We have a government at the centre that is constituted of people with only one idea in their minds: the partition of India was unfair, since the Muslims got a country of their own, while the Hindus did not: they found themselves in a state that was religion-neutral.
Reforms were instituted, to add to their grievances, after independence, by the government of free India, that straightened out unpleasant aspects of Hindu society and customs, but Muslim society and customs were left untouched.
Finally, there was a feeling of frustration outside the very narrow number of highly educated politicians and voters that those who were not educated and brought up the same way, culturally and socially, were being left out of democratic decision-making.
As a result, a supposedly non-political organisation that had contributed nothing to the independence movement and was ignored by the post-indepdence governments for some decades mounted a deep-rooted campaign to reverse these three:
- The refusal to consider India a Hindu-religion dominated state;
- The one-sided reforms of Hindu society that left out Muslim society, and allowed Muslims to continue with their personal law;
- The political domination of the English-educated elite over the large segment of wannabe leaders with other backgrounds who felt left out;
This programme effectively took to the distrust of the Muslim (and Christian) communities as a point around which they could rally their supporters.
Unfortunately, this leaves little room for other skills and capabilities.

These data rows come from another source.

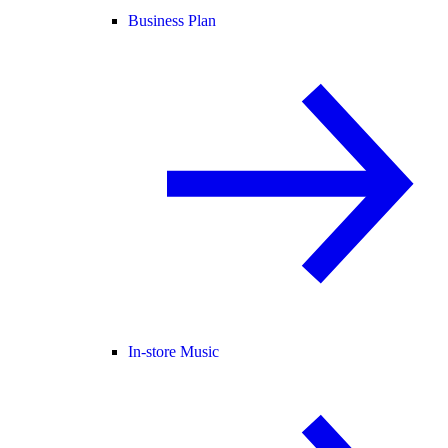
Business Plan
In-store Music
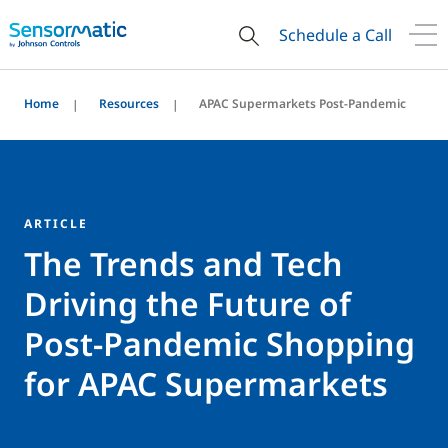
Schedule a Call
Home
Resources
APAC Supermarkets Post-Pandemic
ARTICLE
The Trends and Tech
Driving the Future of
Post-Pandemic Shopping
for APAC Supermarkets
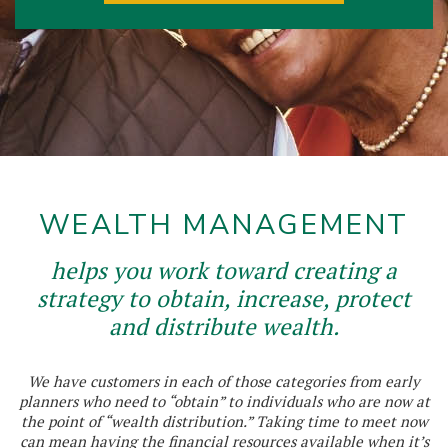
WEALTH MANAGEMENT
helps you work toward creating a
strategy to obtain, increase, protect
and distribute wealth.
We have customers in each of those categories from early
planners who need to “obtain” to individuals who are now at
the point of “wealth distribution.” Taking time to meet now
can mean having the financial resources available when it’s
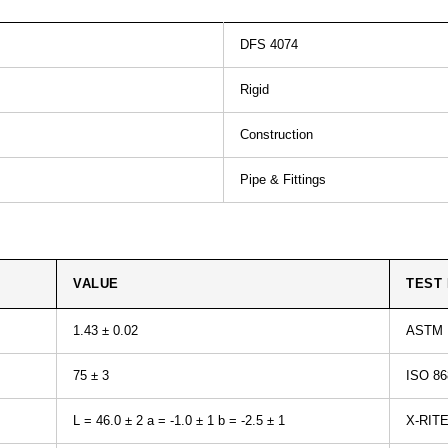
DFS 4074
Rigid
Construction
Pipe & Fittings
VALUE
TEST
1.43 ± 0.02
ASTM 
75 ± 3
ISO 86
L = 46.0 ± 2 a = -1.0 ± 1 b = -2.5 ± 1
X-RIT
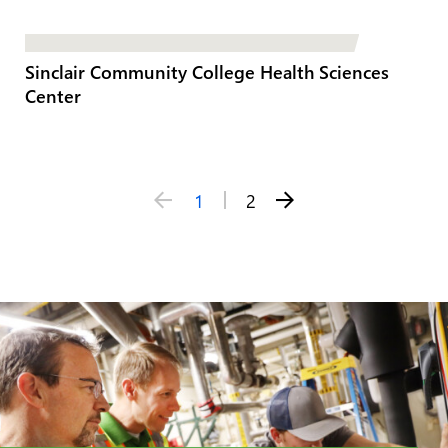
Sinclair Community College Health Sciences
Center
Posts
1
2
pagination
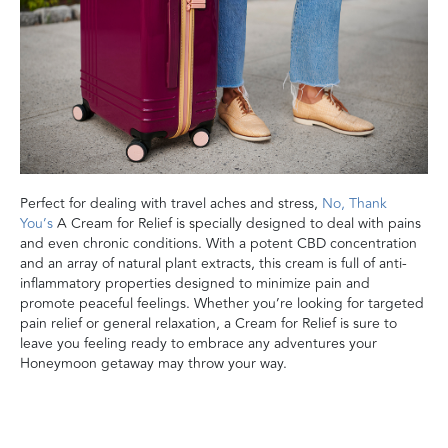
Perfect for dealing with travel aches and stress,
No, Thank
You’s
A Cream for Relief is specially designed to deal with pains
and even chronic conditions. With a potent CBD concentration
and an array of natural plant extracts, this cream is full of anti-
inflammatory properties designed to minimize pain and
promote peaceful feelings. Whether you’re looking for targeted
pain relief or general relaxation, a Cream for Relief is sure to
leave you feeling ready to embrace any adventures your
Honeymoon getaway may throw your way.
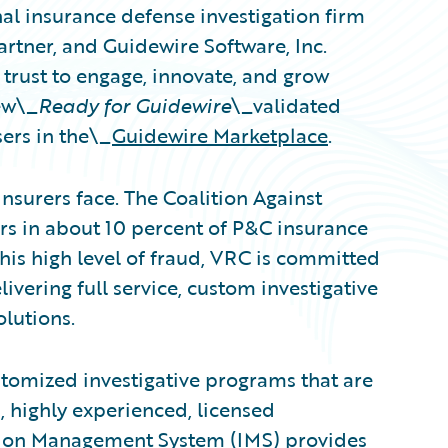
nal insurance defense investigation firm
artner, and Guidewire Software, Inc.
trust to engage, innovate, and grow
ew\_
Ready for Guidewire
\_validated
ers in the\_
Guidewire Marketplace
.
nsurers face. The Coalition Against
rs in about 10 percent of P&C insurance
this high level of fraud, VRC is committed
elivering full service, custom investigative
lutions.
stomized investigative programs that are
, highly experienced, licensed
ation Management System (IMS) provides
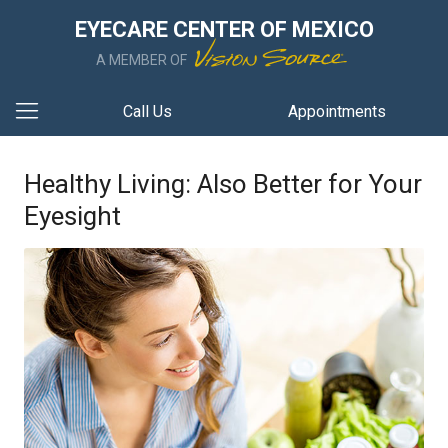
EYECARE CENTER OF MEXICO
A MEMBER OF
Call Us
Appointments
Healthy Living: Also Better for Your
Eyesight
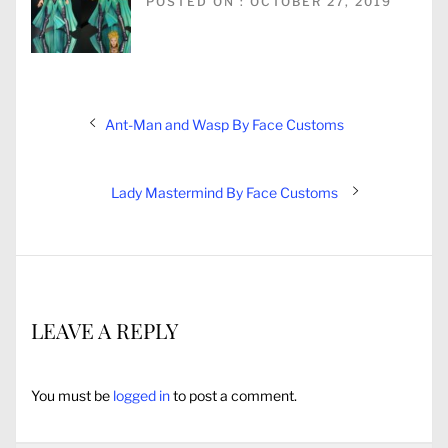
POSTED ON : OCTOBER 27, 2019
Post
Previous
Ant-Man and Wasp By Face Customs
navigation
post:
Next
Lady Mastermind By Face Customs
post:
LEAVE A REPLY
You must be
logged in
to post a comment.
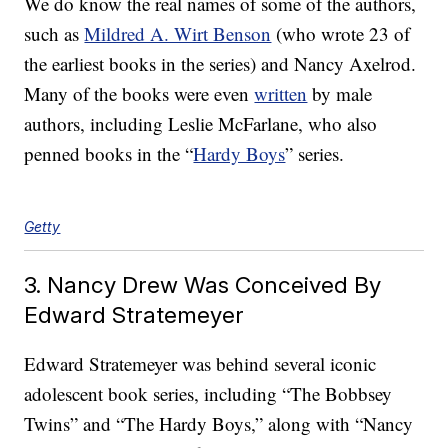
We do know the real names of some of the authors,
such as
Mildred A. Wirt Benson
(who wrote 23 of
the earliest books in the series) and Nancy Axelrod.
Many of the books were even
written
by male
authors, including Leslie McFarlane, who also
penned books in the “
Hardy Boys
” series.
Getty
3. Nancy Drew Was Conceived By
Edward Stratemeyer
Edward Stratemeyer was behind several iconic
adolescent book series, including “The Bobbsey
Twins” and “The Hardy Boys,” along with “Nancy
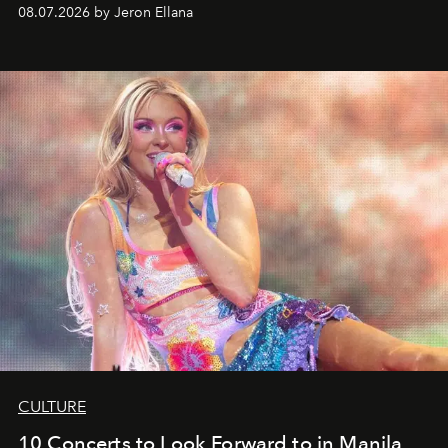
08.07.2026 by Jeron Ellana
CULTURE
10 Concerts to Look Forward to in Manila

As a result, we have a party that gets around 35 to 40% of the electoral vote, heavily concentrated in three or four states, and wins general elections (to the central parliament) and is largely constituted of people totally ignorant of administration, contemptuous of constitutional and parliamentary norms, and focussed on one and only one issue.
That extreme focus is why the government does not know what to do and falls back on publicity heavy gestures that do nothing for progress.
That is why we are floundering in almost every walk of life.
That is part of why I am pessimistic; the other parts are due to the failure of other political parties to challenge this narrative or to win elections and due to the corruption of the newly-formed and not very well-informed middle classes by social media.